According to the research, another issue companies implementing new technology must consider is overshooting the sophistication of their consumers and the infrastructure available for the new technology to be used.

Grover said Netflix did not initially make profits when it went from providing DVDs through the mail to a digital delivery system. The sluggish start to their digital transformation was tied to broadband penetration being low and that a large customer base still valued receiving their small, red video packets in the mail.

“Another example was when banks began offering check deposits via imaging. Unfortunately, when it was launched consumers’ smartphones didn’t have sophisticated cameras and the value to customers wasn’t realized.”

A company’s technology enhancement can also open doors for competitors who replicate it at minimal expense, thus eroding the breakthrough product’s value. “TomTom had built a strong customer base with its navigation and mapping technology,” Grover said. “But it was easily replicated on a general purpose platform on smartphones. It’s an example of how a company may launch a digital service and competitors with better infrastructure can take the idea and improve on it.”

Though Grover’s research takes a contrarian look at technology advancements, his research does acknowledge its many benefits to industry and consumers. But companies that don’t thoroughly analyze all the implications are shortchanging themselves and their customers.

“Too many times, huge investments in digital fail because companies misinterpret their customer or competitive reactions,” Grover said. “Digitization offers great promise for firms and high value for consumers but companies need to be cognizant of conditions when digitization can reduce value.”
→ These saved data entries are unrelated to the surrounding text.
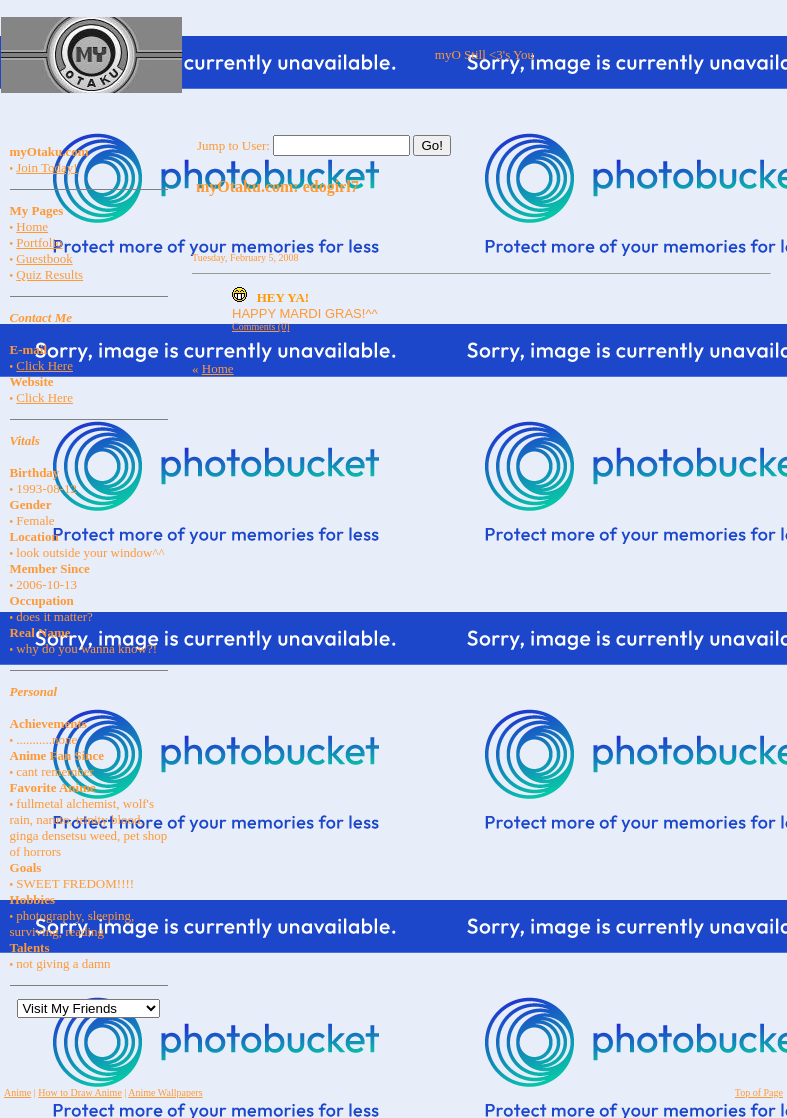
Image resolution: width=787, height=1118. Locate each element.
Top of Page (759, 1092)
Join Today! (46, 167)
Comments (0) (261, 326)
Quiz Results (49, 274)
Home (32, 226)
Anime (17, 1092)
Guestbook (44, 258)
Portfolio (39, 242)
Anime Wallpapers (165, 1092)
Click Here (44, 365)
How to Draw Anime (80, 1092)
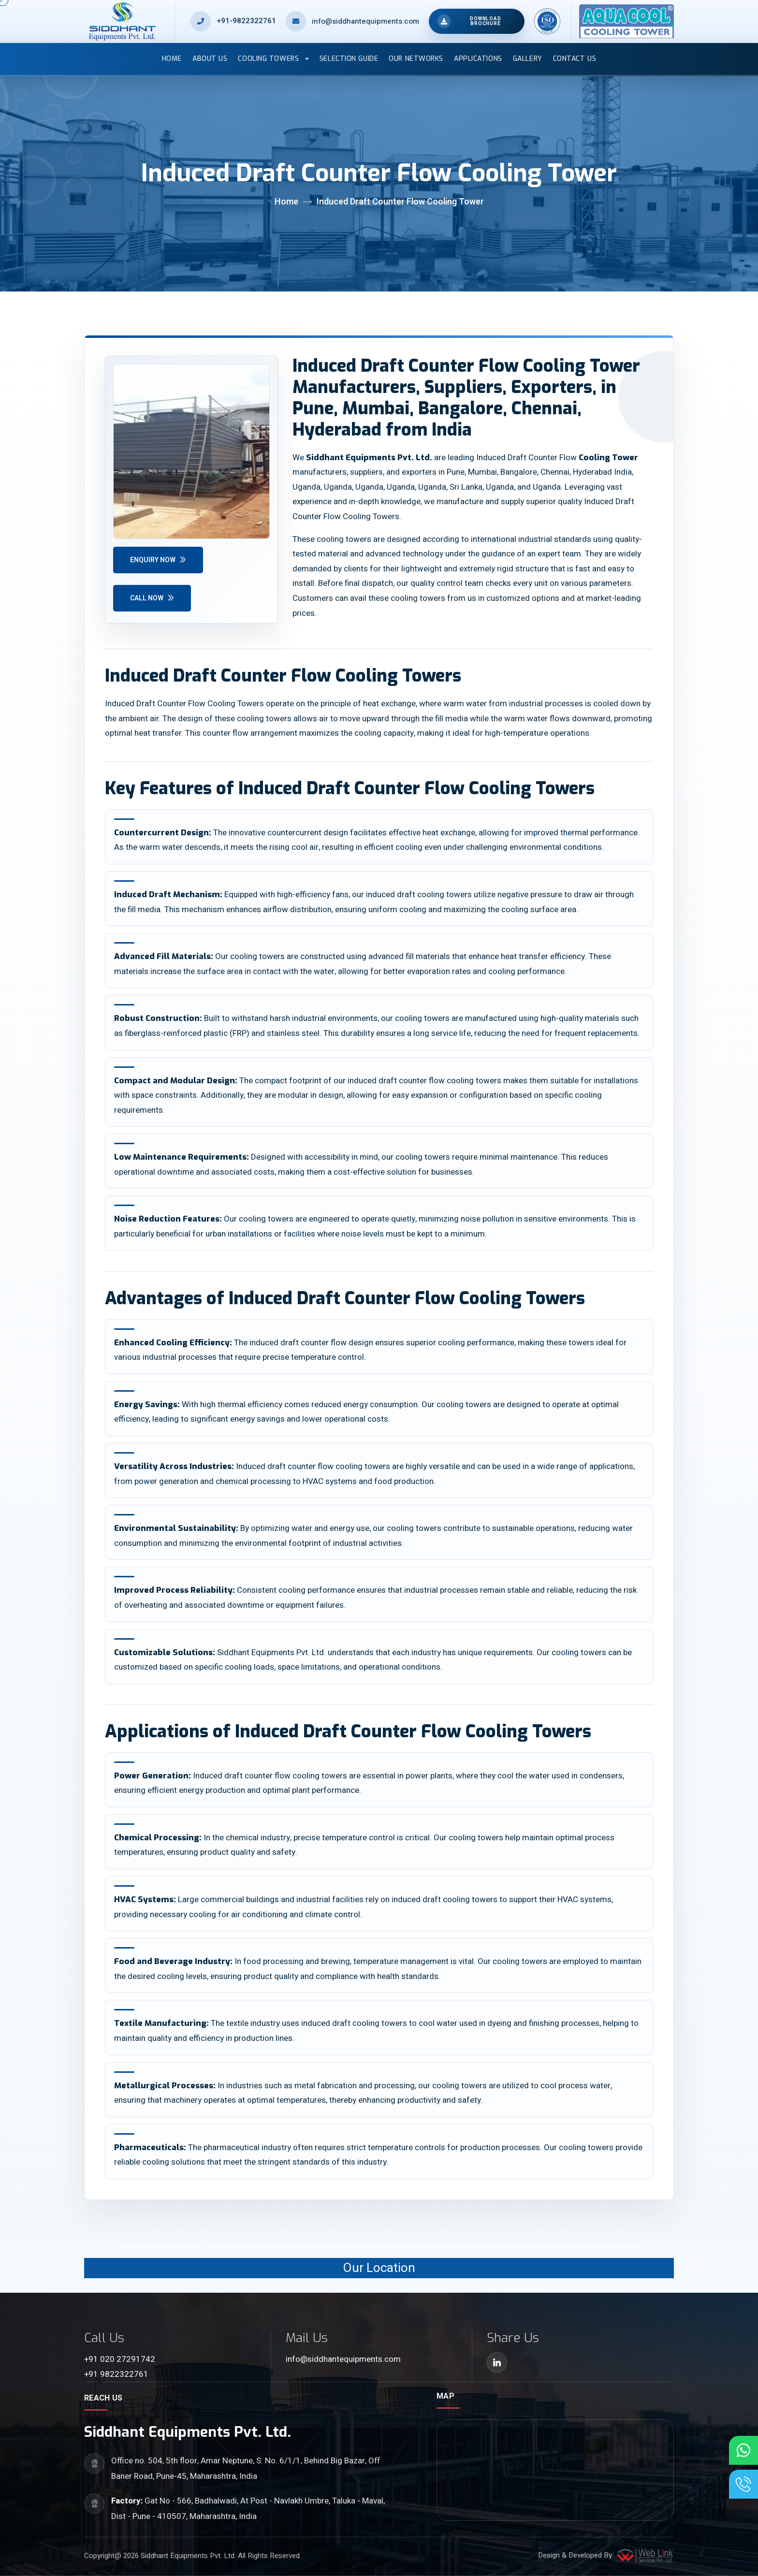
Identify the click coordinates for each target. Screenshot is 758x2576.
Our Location (379, 2268)
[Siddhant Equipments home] (129, 21)
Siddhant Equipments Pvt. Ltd (187, 2555)
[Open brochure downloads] (476, 21)
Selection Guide (349, 58)
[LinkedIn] (497, 2362)
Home (172, 58)
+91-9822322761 (246, 21)
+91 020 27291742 (119, 2359)
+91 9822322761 (116, 2374)
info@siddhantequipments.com (343, 2359)
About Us (209, 58)
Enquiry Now (158, 560)
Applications (478, 58)
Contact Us (575, 58)
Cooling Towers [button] (269, 58)
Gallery (527, 58)
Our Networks (416, 58)
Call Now (152, 598)
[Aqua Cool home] (622, 21)
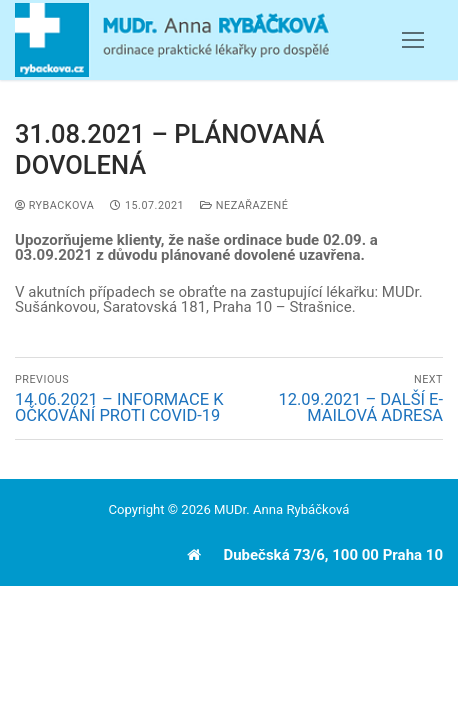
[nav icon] (412, 40)
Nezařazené (244, 205)
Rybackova (54, 205)
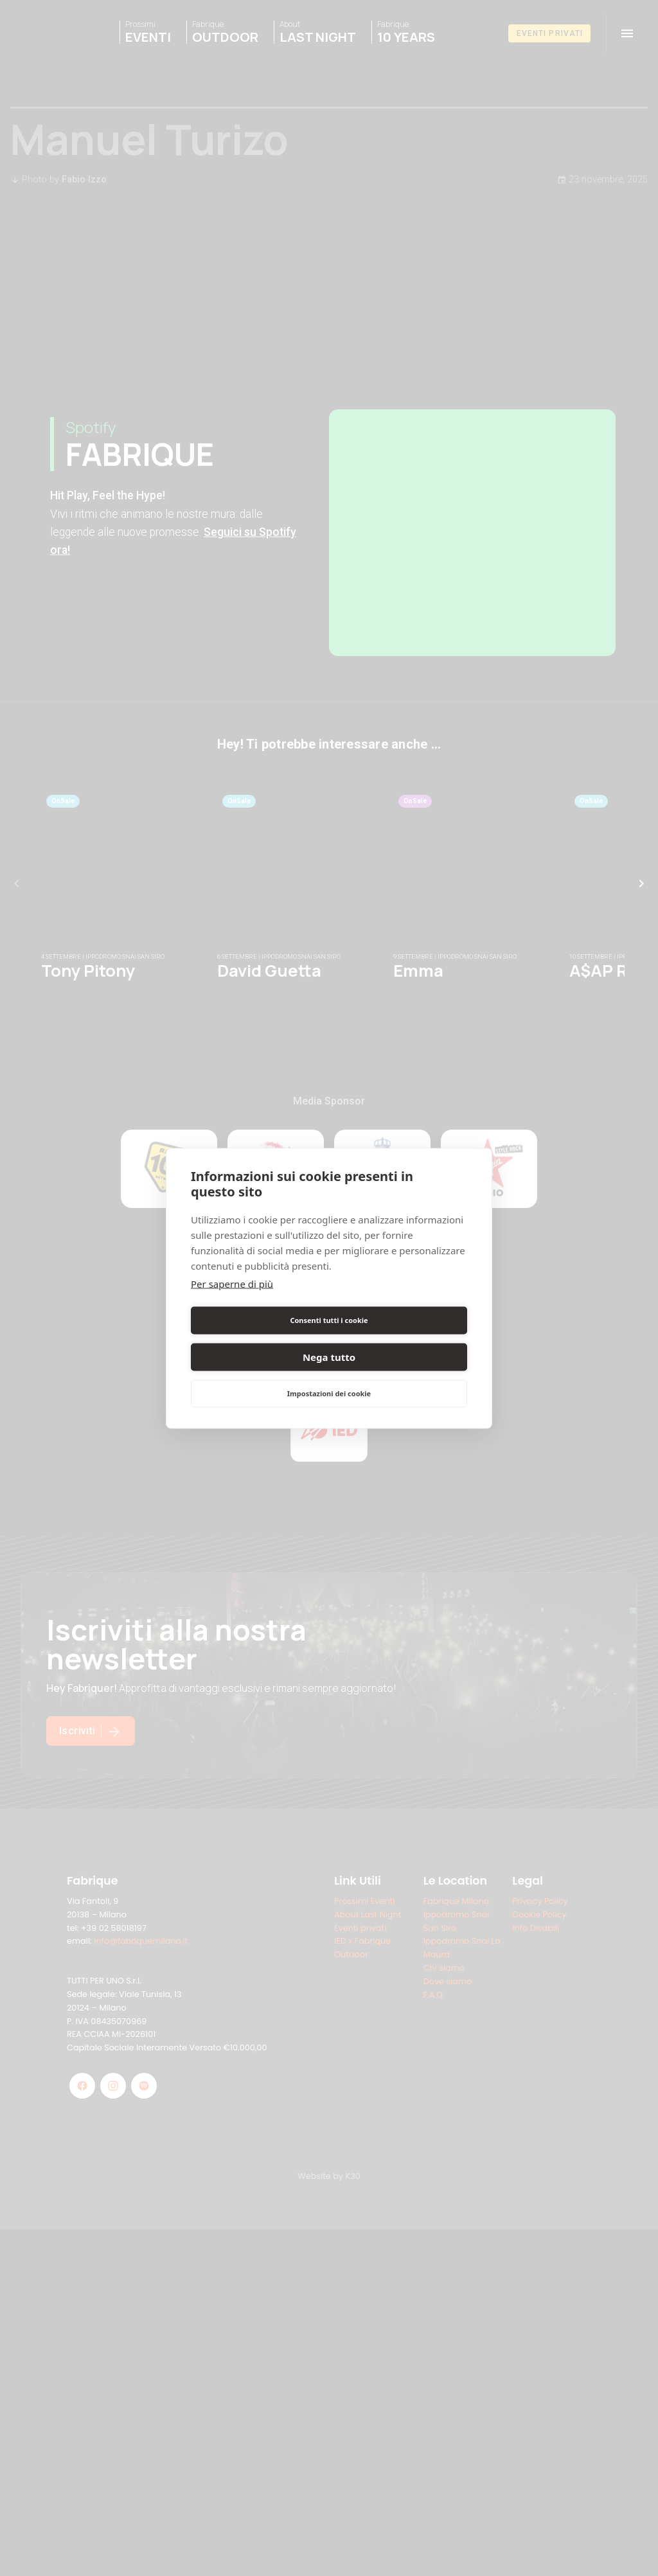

Grover has been recognized as the 5th most published author in the MIS Quarterly’s Most Prolific Author List, and has more than 25,000 citations to his research. MIS Quarterly is widely recognized as the leading journal in Information Systems and one of the top academic business publications. The Association for Information Systems has named Grover as number one in the world for research productivity in top journals among more than 6,000 of his peers. He has made Clemson his research hub since 2002.